2A and 2B are diagrams illustrating boot execution structures according to examples of a NAND memory and an SDRAM included in the memory illustrated in FIG. 1;

3 is a block diagram schematically showing a configuration required for booting a mobile communication terminal according to another embodiment of the present invention;

4 is a circuit diagram illustrating an example of a battery voltage detector illustrated in FIG. 3.

5 is a flowchart illustrating a selective booting method of a mobile communication terminal according to an embodiment of the present invention.

6 is a flowchart illustrating a selective booting method of a mobile communication terminal according to another embodiment of the present invention.

<Explanation of symbols for the main parts of the drawings>

100: memory 200: boot selection

300: power on holding unit 400: battery voltage detection unit

500: A / D conversion unit 600: emergency boot selection unit

The present invention relates to a mobile communication terminal, and more particularly to a mobile communication terminal technology that supports emergency calls when the battery is low.

The mobile terminal performs a power-off process when the remaining battery level is insufficient during the normal operation of the power-on state.
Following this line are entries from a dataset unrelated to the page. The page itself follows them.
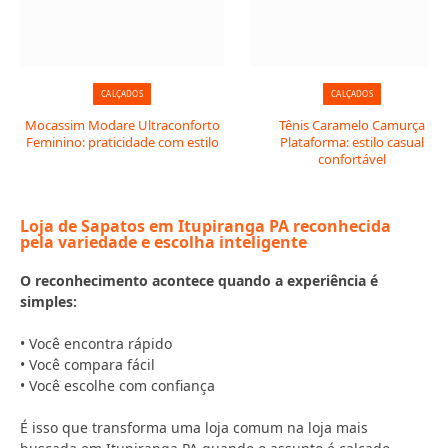
CALÇADOS
CALÇADOS
Mocassim Modare Ultraconforto
Tênis Caramelo Camurça
Feminino: praticidade com estilo
Plataforma: estilo casual
confortável
Loja de Sapatos em Itupiranga PA reconhecida
pela variedade e escolha inteligente
O reconhecimento acontece quando a experiência é
simples:
• Você encontra rápido
• Você compara fácil
• Você escolhe com confiança
É isso que transforma uma loja comum na loja mais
This is to prevent a hardware malfunction of the mobile communication terminal, etc. In general, all mobile communication terminals are configured to be powered off when the battery voltage is lower than a specific voltage of a cutoff voltage. In this case, the user may power on the terminal by pressing the power on key. However, the mobile communication terminal detects that the battery voltage is less than the cutoff voltage and performs the power off process again.

In this case, there is a problem in that an emergency situation occurs so that the user cannot make an emergency call (112, 113, 119) or a personally important phone call.

An object of the present invention is to provide a mobile communication terminal capable of making a call even when the battery voltage is automatically cut off due to a battery voltage lower than a cutoff voltage.

A mobile terminal according to an aspect of the present invention for achieving the above object includes a first firmware for performing a normal boot process, and a second firmware for performing an emergency boot process. When the mobile communication terminal is powered on, the mobile terminal recognizes a key combination according to a user's key operation to determine whether to boot with the first firmware or the second firmware. If the mobile terminal is powered off due to the battery voltage being lower than the cutoff voltage, the user presses the power key and the designated key to cause the terminal to boot to the second firmware. The mobile communication terminal is then powered on to recognize the key combination, thereby booting with the second firmware. When booting with the second firmware, the mobile communication terminal does not power off even if the battery voltage is lower than the cutoff voltage.

According to this aspect of the present invention, the mobile communication terminal according to the present invention provides an effect of allowing a user to make a phone call even when the battery voltage is lower than the cutoff voltage.

The foregoing and further aspects of the present invention will become more apparent through the preferred embodiments described with reference to the accompanying drawings. Hereinafter, the present invention will be described in detail to enable those skilled in the art to easily understand and reproduce the present invention.

1 is a block diagram schematically showing a configuration required for selective booting of a mobile communication terminal according to an embodiment of the present invention. The NAND booting method is applied to the mobile communication terminal according to an embodiment of the present invention. In particular, a mobile communication terminal using a mobile station modem (MSM) 6100, an MSM 6500 chip, or the like, has been frequently used a NAND flash memory.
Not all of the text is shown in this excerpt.